El Frank Lucas real, y el de la película, basaron su triunfo como narcotraficantes en el hecho de que compraban el opio con el que se elabora la heroína directamente a los productores del Triángulo de Oro de la droga, repartido entre Laos, Birmania y Tailandia. En el film Frank Lucas se va él mismito a Bangkok a negociar estas compras. ¿Y a quién le adquiría el opio? ¡A un general chino del Kuomintang, ejército que llevaba ya casi 20 años derrotado y sin poder volver a China!

Momento de la negociación de ambos durante la película.

La película está basada en hechos reales, y lo de que generales nacionalistas chinos controlaban la producción de opio en el sureste asiático al parecer tiene cierta base histórica real. Derrotados por los comunistas, muchos soldados del KMT huyeron a la isla de Taiwán y se establecieron en ella hasta hoy, pero otros no estaban tan cerca de la costa, no les quedó más remedio que cruzar la frontera sur con países como Vietnam o Laos, y se establecieron allí en plan guerrilla, esperando cual maquis la oportunidad de regresar o al menos intentar emboscar a algún maoísta extraviado. A falta de otros fondos, muchos de ellos acabaron viviendo del narcotráfico, de manera similar a las guerrillas en países como Colombia, y algunos aguantaron así hasta bien entrados los años 80.
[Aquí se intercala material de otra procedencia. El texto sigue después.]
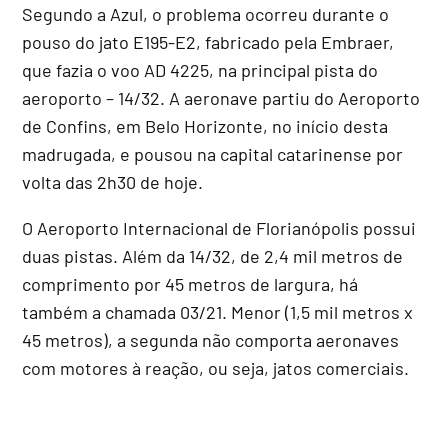
Segundo a Azul, o problema ocorreu durante o
pouso do jato E195-E2, fabricado pela Embraer,
que fazia o voo AD 4225, na principal pista do
aeroporto – 14/32. A aeronave partiu do Aeroporto
de Confins, em Belo Horizonte, no início desta
madrugada, e pousou na capital catarinense por
volta das 2h30 de hoje.
O Aeroporto Internacional de Florianópolis possui
duas pistas. Além da 14/32, de 2,4 mil metros de
comprimento por 45 metros de largura, há
também a chamada 03/21. Menor (1,5 mil metros x
45 metros), a segunda não comporta aeronaves
com motores à reação, ou seja, jatos comerciais.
Uno de los más famosos generales devenidos en narcotraficantes fue Li Mi (1902-1973), con una larga trayectoria militar que incluyó batallas contra japoneses y comunistas, y que en 1949 acabó teniendo que huir con sus soldados de su Yunnan natal (provincia vecina al sureste asiático) a zonas de Tailandia y Birmania donde intentó reconstruir unas fuerzas de guerrilla que financiaba con el cultivo de opio. Chiang Kai-chek finalmente ordenó a Li Mi y sus hombres regresar a Taiwán, y él lo hizo en 1953, pero parte de los soldados se quedaron allí y siguieron dedicándose al narcotráfico en las décadas subsiguientes. Continuaron luchando contra guerrillas comunistas de Birmania y Tailandia, recibiendo en ocasiones ayuda del Gobierno tailandés o hasta de la CIA.

Li Mi en sus años mozos, antes de echarse al monte.

Las complejas luchas en las selvas del sureste asiático mezcladas con drogas, nacionalismos e ideologías comunistas, que siguen hoy en día sobre todo en Birmania, llevaron a estos soldados perdidos del KMT a disputar una peculiar «Guerra del Opio» en 1969 por el control de esta materia prima, que les enfrentó a un legendario zar de las drogas, el chino-birmano Khun Sa (que es en realidad quien inspiró el personaje que sale en American Gangster) y facciones del Ejército de la vecina Laos también interesadas en hacerse con el negocio regional del opio, cosa que al final lograron.

Khun Sa, quien acabaría negociando con el Gobierno birmano su salida del narcotráfico y en los 80 y 90 se recicló como reputado empresario de negocios legales.

Los restos del KMT, derrotados en esa guerra de guerrillas, perdieron entonces gran parte de su control sobre un negocio que habían dominado durante 15 años, pero alguno siguió pululando por esas latitudes. Por cierto, las «mulas» utilizadas por ellos y sus rivales para transportar el opio desde el sureste asiático a Estados Unidos en aquella época fueron muchas veces soldados estadounidenses de la guerra del Vietnam, tanto vivos como muertos (en ocasiones el opio se escondió en ataúdes de los que cayeron en acto de servicio).